Using Partitioning to Manage Satellite Networks
At Parallel we've used Partitioning since the very first release of 5.1 (sometime December 05). We're now on MySQL 5.1.20 and 5.1.22 and we started development using partitioning with MySQL.5.1.3.
Purpose of our application
SatManage is the world's only Management System specifically designed for Satellite Networks. In analyzing satellite circuits rapid access to significant amounts of history is essential - we need direct CGI speed access to historical data sets in up to 10 tables, each one many tens of gigabytes in size and with 500M+ rows in. Our development systems run on CentOS 5.2. The application is written in Perl, Java and C++ and is deployed on CentOS 5.2 using a Dell R900 Server, 8*15k SAS Drives in a RAID 10 array.
How partitioning meets our needs
Our product historically used an Oracle backend, and after implementing simple date based range partitioning we got a 20-30 time performance increase in our queries. We had used MySQL in other more minor products we had developed, but we couldn’t move to it until partitioning was implemented. In Dec 05 we started to test MySQL partitioning, where partitioning syntax was supported but the optimizations were not in place. As soon as the optimizations were put in, we were able to run a side by side comparison against unpartitioned tables and Oracle partitions. Not only did we get in MySQL a 31+ times performance increase, but the MySQL version ran nearly twice as fast as the same Oracle configuration in a like for like test.
The documentation has been pretty useful documenting syntax and method, although it would have been useful to have more examples of partitioning schemas used in the real world and the performance gains. However, I believe that setting up the ‘correct’ set of portioning and index configurations in a particular situation is as much of an art as a science, and really forces DBAs and Developers to understand exactly what MySQL does behind the scenes, and how best to ‘help’ with the right partitioning setup. It is really down to real MySQL users to detail their situation, what partitioning schemas they tested and how they performed. I don’t know if there is currently a place for this, but if not it would be a very useful addition to help new DBAs with partitioning schemas.
We have tested other databases, but have not found anything as fast as well partitioned MySQL for our data sets. It may be the case that in some other situations Oracle is faster, but MySQL is the database for us! It is also worth mentioning that in 3 years of using MySQL in one form or another, to my knowledge we have never lost a row of data even with hard crashes and unscheduled power outages.

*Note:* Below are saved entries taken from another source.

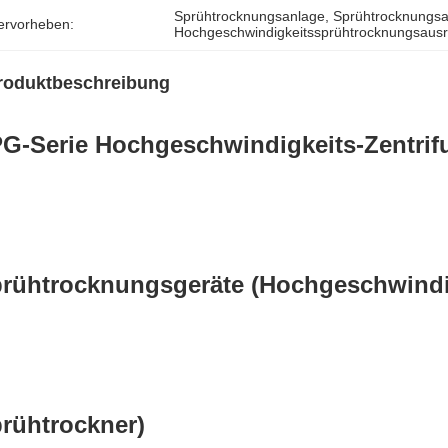
Sprühtrocknungsanlage
, 
Sprühtrocknungsa
ervorheben:
Hochgeschwindigkeitssprühtrocknungsaus
roduktbeschreibung
G-Serie Hochgeschwindigkeits-Zentrifu
rühtrocknungsgeräte (Hochgeschwindig
rühtrockner)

We have built our own engine to automatically merge older partitions e.g. to keep a 1 day, 1 week, 1 month per partition going backwards through time. We are very much looking forward to being able to change the Engine type for each partition. The ability to change the engine types to get ACID compliance on the ‘current’ partition, but compressed, fast read-only access to older data will be enormously powerful.
We have been using versions of 5.1 in production environments for very high profile clients (e.g. the United Nations) for over 18 months, after carefully testing each release in our development environment. We have found a few bugs in certain releases, all of which already had bugs opened for them and were all fixed in the subsequent release. We maintain a test script which has examples of all the functionality we use in various queries so we can easily test each new release and be fairly sure that if a new release passes our test script, it is OK for us to deploy.